Son dönemde yapılan çarpıcı bir araştırma, bebeklerin cinsiyetinin tamamen şansa bağlı olmadığına dair önemli bulgular ortaya koydu. Uzun yıllardır toplumda kabul gören "yazı tura" benzetmesiyle açıklanan cinsiyet belirleme anlayışı, yeni veriler ışığında ciddi şekilde sorgulanmaya başlandı. Araştırmaya göre, ailelerin bebeklerinin cinsiyetinde gizli bir eğilim bulunuyor ve kız ya da erkek bebek sahibi olma ihtimali kesinlikle %50-%50'lik rastgele bir dağılıma dayanmıyor. Bu sonuçlar, hem bilim dünyasında hem de toplumda bebek cinsiyetine dair algıyı değiştirecek nitelikte.
Aileler, yeni doğacak bebeklerinin erkek mi yoksa kız mı olacağını her zaman büyük bir heyecan ve merakla bekler. Bu süreçte cinsiyet belirleme yöntemleri de her geçen gün daha fazla ilgi görüyor. Ancak bilimsel veriler, bu konuda ezber bozan bir gerçeği gözler önüne seriyor: Bebeklerin cinsiyeti sanıldığı gibi tamamen şansa bağlı değil!
Yeni bir araştırma, ailelerin çocuklarının cinsiyetine dair kendine özgü bir eğilim taşıyabileceğini ortaya koydu. Yani, erkek mi kız mı sorusunun cevabı her zaman yazı tura gibi %50-%50 ihtimalle belirlenmiyor. Bazı ailelerde, geçmiş doğumlara bakıldığında, belirli bir cinsiyetin daha sık görüldüğü ve bu durumun istatistiksel olarak anlam taşıdığı görülüyor.
Yeni araştırmalar, bebeklerin cinsiyetinin sadece şansa bağlı olmadığını net biçimde ortaya koyuyor. Özellikle üç ya da daha fazla çocuğa sahip ailelerde dikkat çeken bir örüntü tespit edildi: Aynı cinsiyetten çocuk sahibi olma eğilimi güçleniyor.
Araştırmacılara göre, üç kız çocuğu bulunan bir annenin dördüncü bebeğinin de kız olma ihtimali %58'e kadar çıkıyor.
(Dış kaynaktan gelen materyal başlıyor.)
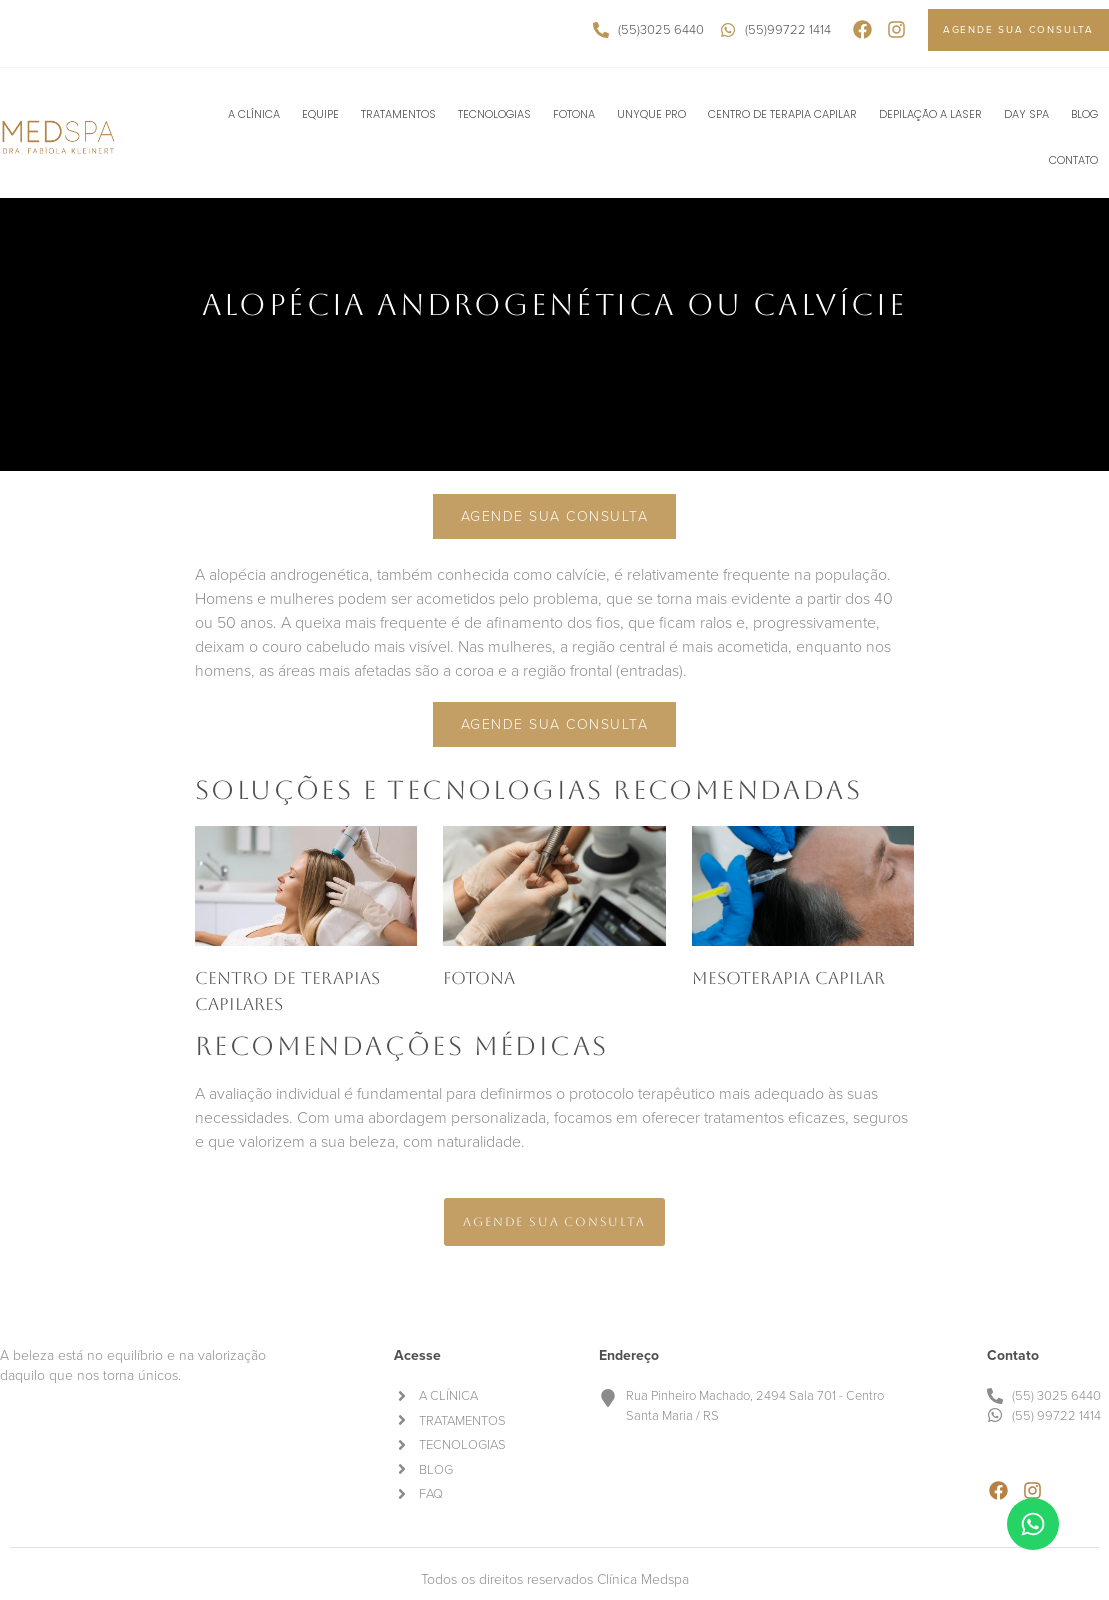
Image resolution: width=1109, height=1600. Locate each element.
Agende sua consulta (555, 516)
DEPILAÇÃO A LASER (930, 114)
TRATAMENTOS (398, 114)
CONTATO (1073, 160)
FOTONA (574, 114)
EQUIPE (320, 114)
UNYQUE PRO (651, 114)
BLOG (1084, 114)
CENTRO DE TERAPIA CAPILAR (782, 114)
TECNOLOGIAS (494, 114)
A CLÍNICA (254, 114)
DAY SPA (1026, 114)
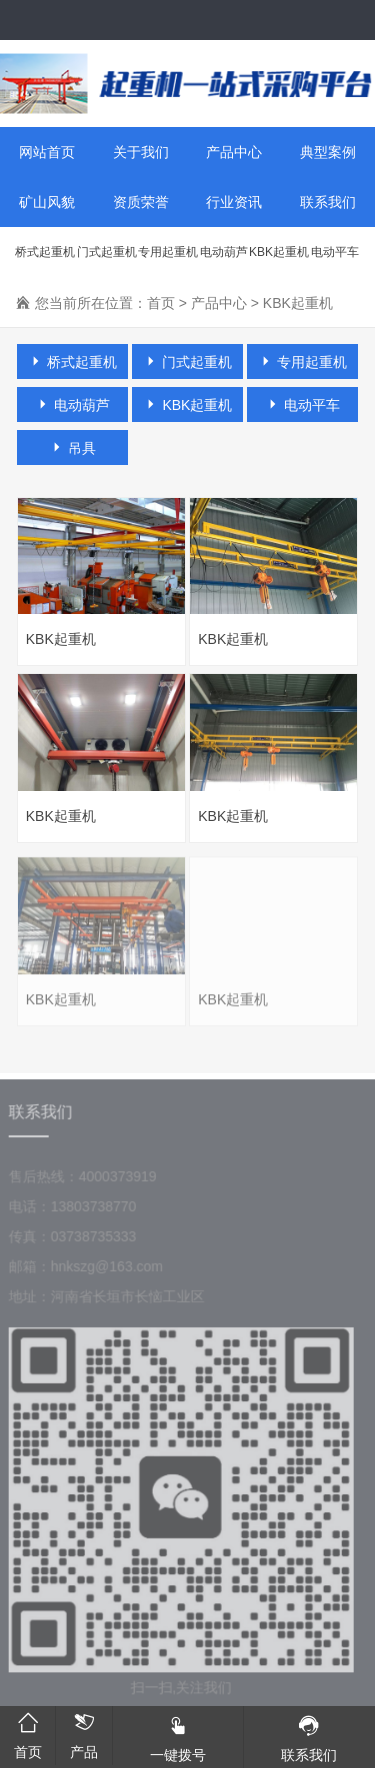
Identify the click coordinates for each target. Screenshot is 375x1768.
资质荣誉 (141, 202)
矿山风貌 (47, 202)
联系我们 (328, 202)
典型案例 (328, 152)
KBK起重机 (279, 252)
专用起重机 (168, 252)
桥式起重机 (45, 252)
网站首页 (47, 152)
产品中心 (234, 152)
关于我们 (141, 152)
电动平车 (335, 252)
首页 (161, 303)
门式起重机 (107, 252)
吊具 (73, 447)
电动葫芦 (224, 252)
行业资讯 (234, 202)
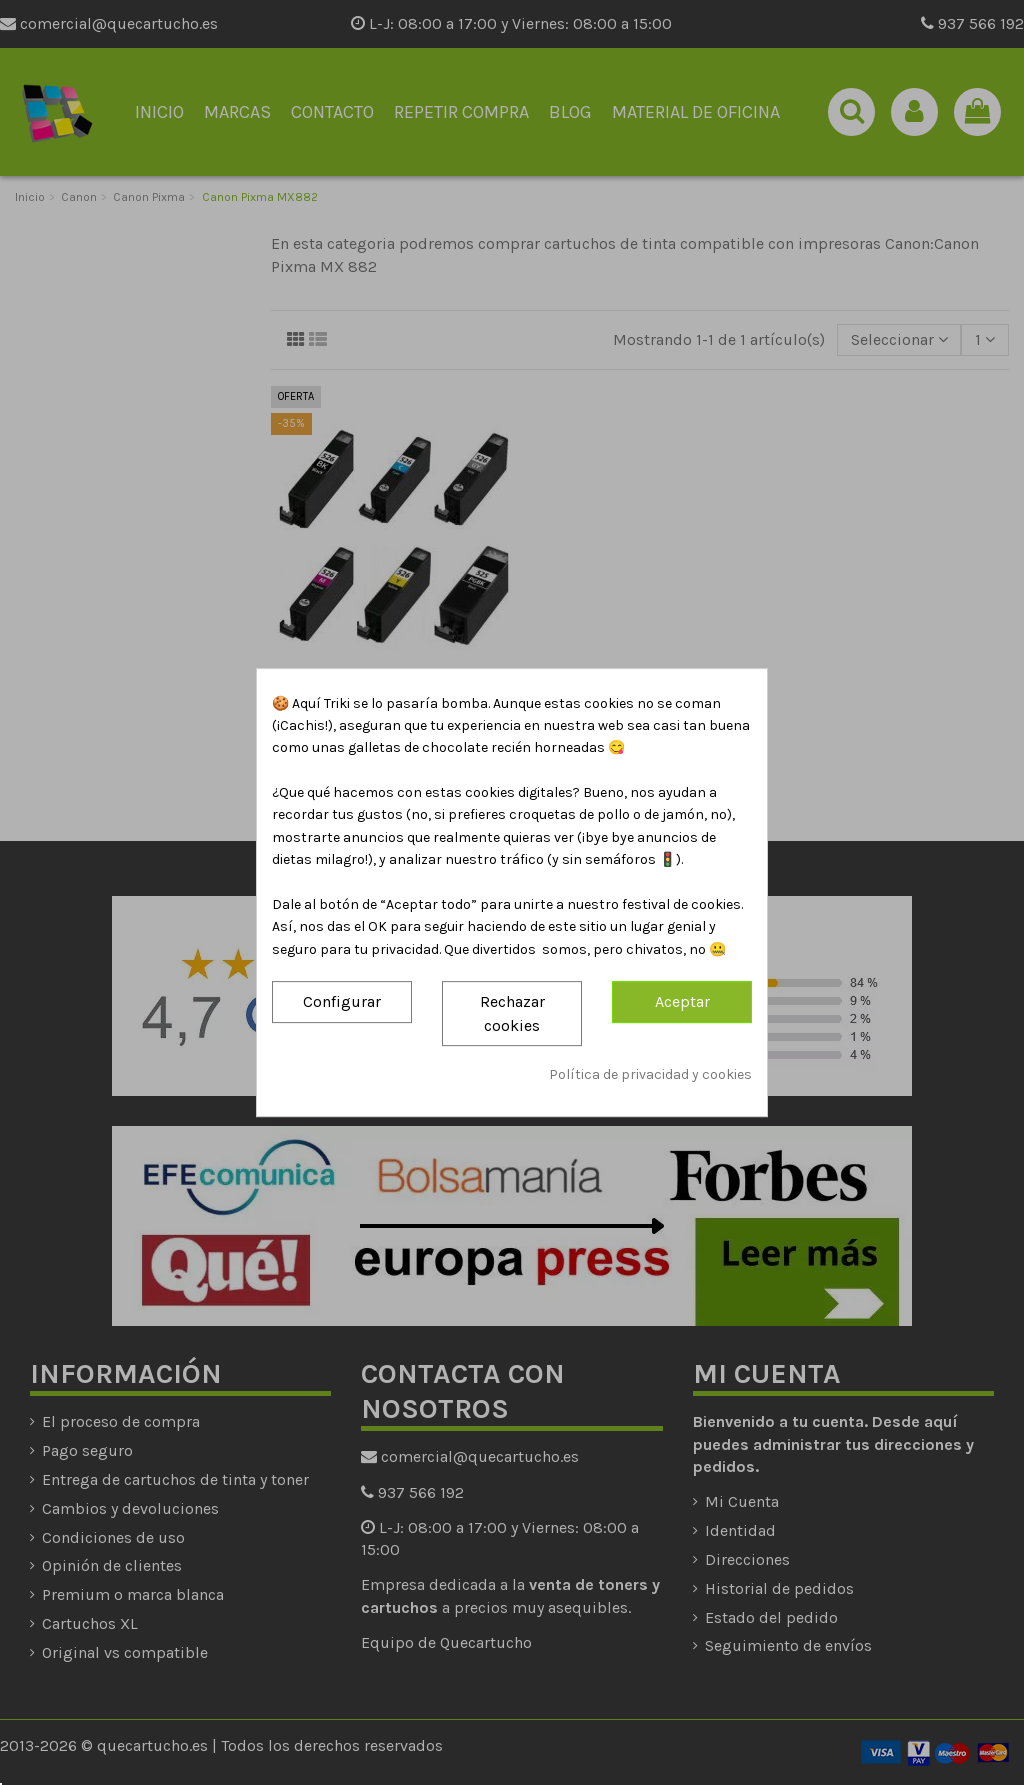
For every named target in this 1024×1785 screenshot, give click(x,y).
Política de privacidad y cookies (650, 1074)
Üç erkek çocuğu olan ailelerde ise bu oran daha da yüksek: Dördüncü bebeğin erkek olma olasılığı %61 olarak ölçüldü.
Bu bulgular, ailelerin doğacak çocuklarının cinsiyetinde kalıtsal ya da biyolojik bir eğilim olabileceğine işaret ediyor. Yani bir ailenin çocuklarının cinsiyeti rastgele değil; geçmiş doğumlar, gelecekteki olasılığı doğrudan etkileyebiliyor.
Araştırmacılar, bebeklerin cinsiyetinde görülen bu eğilimin arkasında annenin yaşı ve genetik özelliklerin önemli bir rol oynadığını belirtiyor. Özellikle 28 yaş ve üzerindeki kadınların, aynı cinsiyetten çocuk sahibi olma ihtimalinde hafif ama anlamlı bir artış tespit edildi. Bunun yanı sıra, sadece kız ya da sadece erkek çocuk sahibi olma olasılığını artırabilecek bazı genetik faktörlerin de varlığı ortaya kondu. Bu bulgular, bebek cinsiyetinin tamamen rastgele olmadığını ve biyolojik etkenlerin önemli katkılar sağladığını gösteriyor.
Harvard Üniversitesi'nde Beslenme ve Epidemiyoloji Profesörü ve çalışmanın başyazarı Jorge Chavarro, Washington Post'a yaptığı açıklamada, "Bu genlerin doğumda cinsiyetle nasıl bir bağlantısı olduğunu henüz tam olarak anlayabilmiş değiliz, ancak arada kesin bir ilişki olduğunu gördük. Bu durum, pek çok yeni araştırma sorusunu beraberinde getiriyor" ifadelerini kullandı.
Öte yandan, araştırmanın bazı kısıtlamaları bulunuyor; özellikle babaların etkisine dair herhangi bir veri çalışmada yer almıyor. Bu da gelecekte yapılacak çalışmalarda babaların rolünün de araştırılması gerektiğini gösteriyor.